Sunday, September 09, 2018

Tearing My Hair Out: NY Times Does It Again

Do women in classical music matter to the NY Times?

What has me going this week is an article that is, exasperatingly, called "Five Minutes to Make You Love Classical Music." Exasperating because that's as clickbait as it gets; the entire proposition is dubious because so many works last longer than that, and because whether you love a piece or not is so dependent on the performance and the circumstances in which you hear it. I mean, who is going to be converted by just five minutes?

The article itself....well, the author got responses from 18 people, who are all critics for the Times or "some of our favorite artists." Here's the breakdown by sex of those who responded:

  • 14 men
  •   4 women

Breakdown by what they do:

One of the four women is Corinna da Fonseca-Wollheim, who is a Times writer. The others are composers Carolyn Shaw and Julia Wolfe, and soprano Julia Bullock.

The men are Zachary Woolfe, Anthony Tommasini, Seth Colter Walls, Joshua Barone, and Michael Cooper of the Times (four critics and one music-biz writer); Esa-Pekka Salonen, Leon Botstein, Yannick Nézet-Séguin, John Eliot Gardiner (conductors; Salonen is, of course, also a distinguished composer); composers Nico Muhly and Nicholas Britell; pianists Daniil Trifonov and Ethan Iverson; director Yuval Sharon.

Fifteen of the works chosen were by men, three by women.

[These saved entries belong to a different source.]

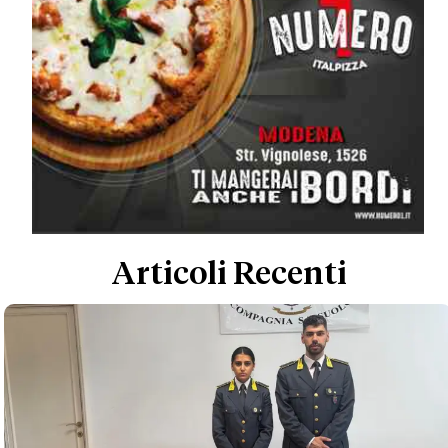
Articoli Recenti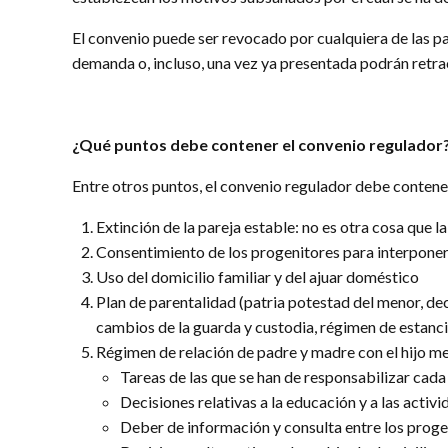
El convenio puede ser revocado por cualquiera de las par
demanda o, incluso, una vez ya presentada podrán retrac
¿Qué puntos debe contener el convenio regulador
Entre otros puntos, el convenio regulador debe contene
Extinción de la pareja estable: no es otra cosa que
Consentimiento de los progenitores para interpone
Uso del domicilio familiar y del ajuar doméstico
Plan de parentalidad (patria potestad del menor, deci
cambios de la guarda y custodia, régimen de estanc
Régimen de relación de padre y madre con el hijo me
Tareas de las que se han de responsabilizar cada
Decisiones relativas a la educación y a las activ
Deber de información y consulta entre los progen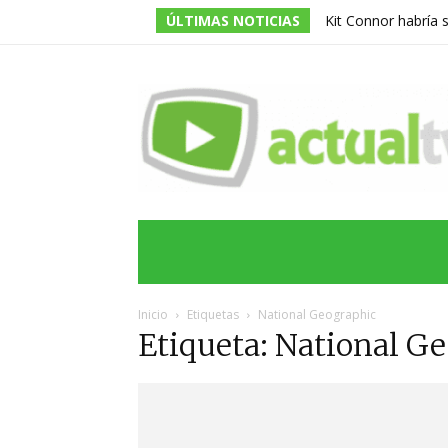
ÚLTIMAS NOTICIAS
Kit Connor habría 
dirigida por Jake Sc
INICIO
ÚLTIMAS NOTICIAS
PROGRA
Inicio
Etiquetas
National Geographic
Etiqueta: National G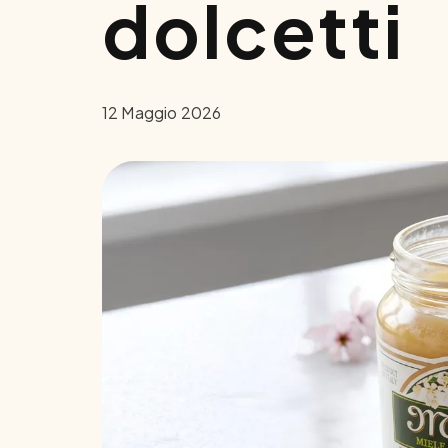
dolcetti
12 Maggio 2026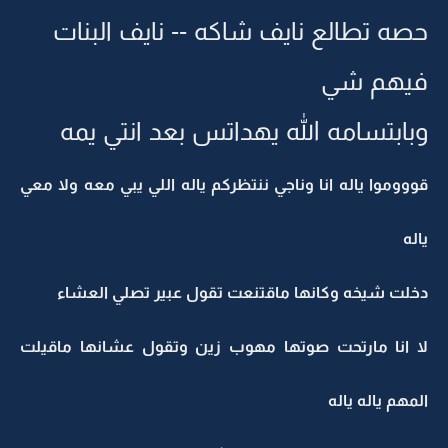
حصه تطالع نايف شاكه -- نايف البنات
فيهم شي
وبابتسامه الله يهداتس بعد انتي يمه
قوووموا ياله انا وناجي ننتظركم ياله اللي يبي معه ولا معي
ياله
دخلت شيخه وكانها ماقتنعت تقول عبير تصلي العشاء
لا انا مارتحت صوتها مهوب زين وتقول عشانها ماقيلت
المهم ياله ياله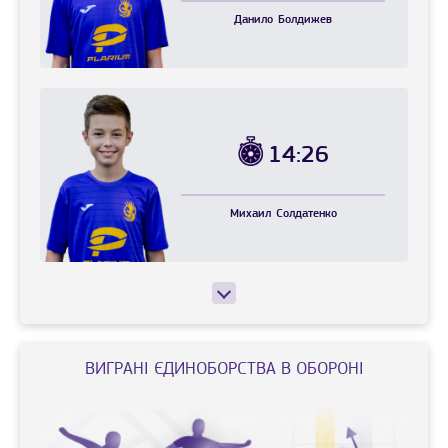
Данило
Болдижев
14:26
Михаил
Солдатенко
ВИГРАНI ЄДИНОБОРСТВА В ОБОРОНІ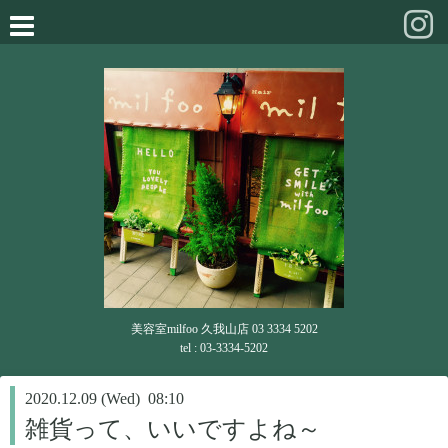
美容室milfoo 久我山店 03 3334 5202
tel : 03-3334-5202
2020.12.09 (Wed) 08:10
雑貨って、いいですよね～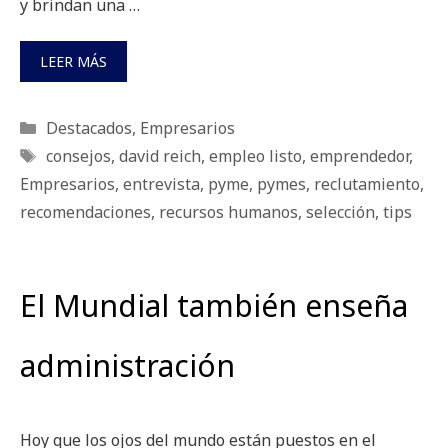
y brindan una …
LEER MÁS
Categorías
Destacados
,
Empresarios
Etiquetas
consejos
,
david reich
,
empleo listo
,
emprendedor
,
Empresarios
,
entrevista
,
pyme
,
pymes
,
reclutamiento
,
recomendaciones
,
recursos humanos
,
selección
,
tips
El Mundial también enseña
administración
Hoy que los ojos del mundo están puestos en el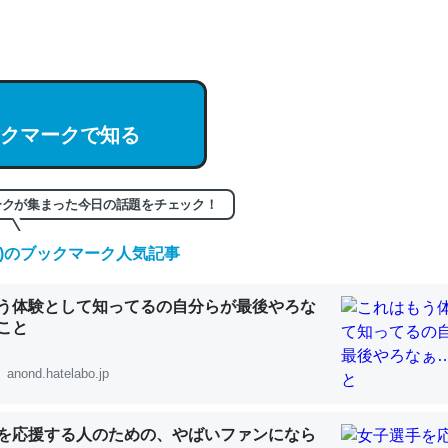
hatGPTの仕組み、特に「トークン」について解説してる記事が少ない
編来た https://isobe324649.hatenablog.com/entry/2023/03/27/
組みと限界についての考察（１） - conceptualization
クマークで知る
記事。32768トークンだと英語小説100ページ分くらい。小説でいう「
ークが集まった今日の話題をチェック！
は回収されないけど、短期記憶というには多い分量。進化すればするほ
くなりそう
(日)のブックマーク人気記事
組みと限界についての考察（１） - conceptualization
う体験として知ってるの自分らが最後やろな
こと
anond.hatelabo.jp
カルシウム少ないのか。知らんかった。調べたらコオロギのカルシウム
分の1程度。
を応援する人のための、やばいファンになら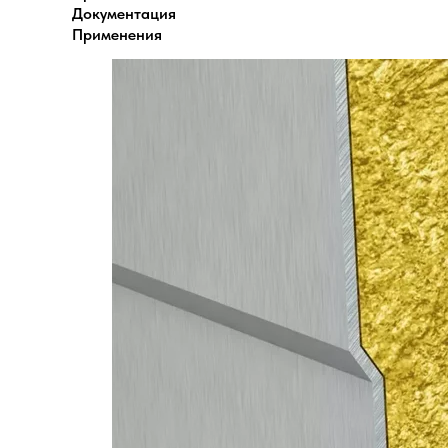
Документация
Применения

So, the Times has no control over what people choose as their potential gateway classical music drugs, but they sure had some control over who they asked about this. Just to suggest a few women who could have been asked and might be among "our favorite artists:" Susanna Mälkki, Marin Alsop, MGT, Yuja Wang, Martha Argerich, Leila Josefowicz, Alisa Weilerstein, Claire Chase, Francesca Zambello, Kaija Saariaho. And as long as the Times's critics got to have their say, how about a couple of highly visible non-artists, Anne Midgette and Deborah Borda?


2 comments:

David Bratman said...

Well, then, they should have asked you. So if they had, what would you have picked, if anything?

Lisa Hirsch said...

Ha, I'm not a big enough wheel to be asked.

I think I would have laughed and rolled my eyes. Any music will be the gateway for somebody. I know people who got started in classical music with Wagner, Baroque opera, Beethoven, early music, Strauss and Shrecker, Mozart, Glass, and on and on.

I love a huge range of music and to some extent I think that just being enthusiastic about a work can help it catch someone's fancy.